# No Internet :(



## rescuepenguin (Apr 21, 2010)

Last Wednesday sometime between 4 am and 1 pm our Internet conection got cut. 
I immediatly put on my network tech hat and traced it back to the fact that the cable modem was not 
Receiving a signal from Shaw. I guy at Shaw put a rush on getting a tech out to my place
To look at it. The person in the suite next to us moved out the day before. They agreed that it 
Was probable the the tech cut my service by mistake. He said the tech would be there Thursday
Or Friday. I was home all day Thursday except for 1 hour. Guess what, while I was out I got a call 
From the office saying that the tech was there and there was a dog right where he needed to be. The 
Dog belongs to the people upstairs, between 4 adukts up there it is rare for them all to be out at the same time
I rushed home and got there within 10 mins. I saw no tech and no dog. There was a closed gate between
The very large dog house and the box I believe to be the cable box. The next appointment is for Sunday
Afternoon. Wish me luck. Until the issue is resolved we are using our Blackberrys and iphone for email
And internet. That means we can't reply to PMs until then. It was hardwork typing out this message on a 
Blackberry.



Steve


----------



## rescuepenguin (Apr 21, 2010)

*No Internet  ---- Update*

Shaw phoned me today to cancel the appt.
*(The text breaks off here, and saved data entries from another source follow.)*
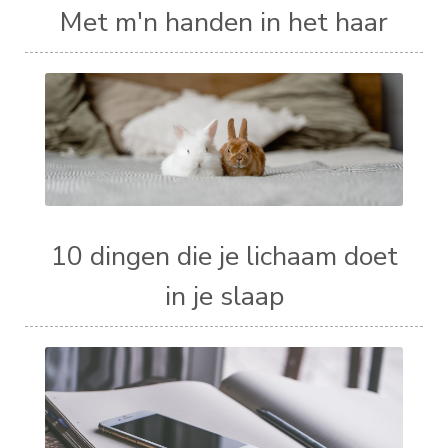
Met m'n handen in het haar
10 dingen die je lichaam doet
in je slaap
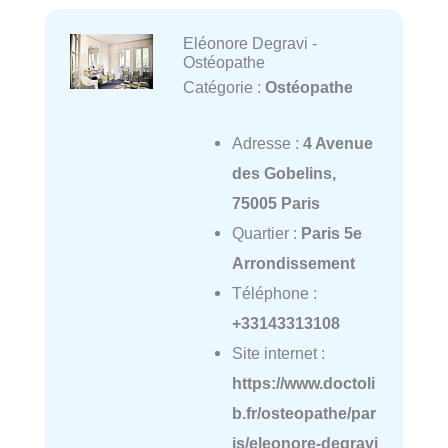
Eléonore Degravi -
Ostéopathe
Catégorie :
Ostéopathe
Adresse :
4 Avenue
des Gobelins,
75005 Paris
Quartier :
Paris 5e
Arrondissement
Téléphone :
+33143313108
Site internet :
https://www.doctoli
b.fr/osteopathe/par
is/eleonore-degravi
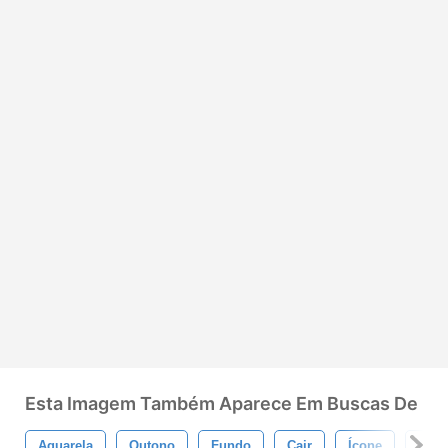
Esta Imagem Também Aparece Em Buscas De
Aquarela
Outono
Fundo
Cair
Ícone
Padr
They are gonna try again tuesday.


----------



## eternity302 (Apr 22, 2010)

Sorry to hear that... i wuz 8 years with Shaw I believe... They didnt care about losing us as a customer at all, this is why i now have Telus internet! Not telling you to switch, but I haven't experienced a problem from them for 2 years! Happy =)


----------



## onefishtwofish (Apr 21, 2010)

kinda makes a person feel insignificant....


----------



## rescuepenguin (Apr 21, 2010)

Good news  Got internet back. The guy last week didn't notice that the splitter, was err split. In other words damaged. He put a new one on and everything works great. In the defence of the guy last week, he would have to of taken the splitter off to notice the damage

Steve


----------



## plantedinvertz (Apr 21, 2010)

Glad to hear


----------



## O.C.D Fishies (Apr 21, 2010)

Welcome Back Steve


----------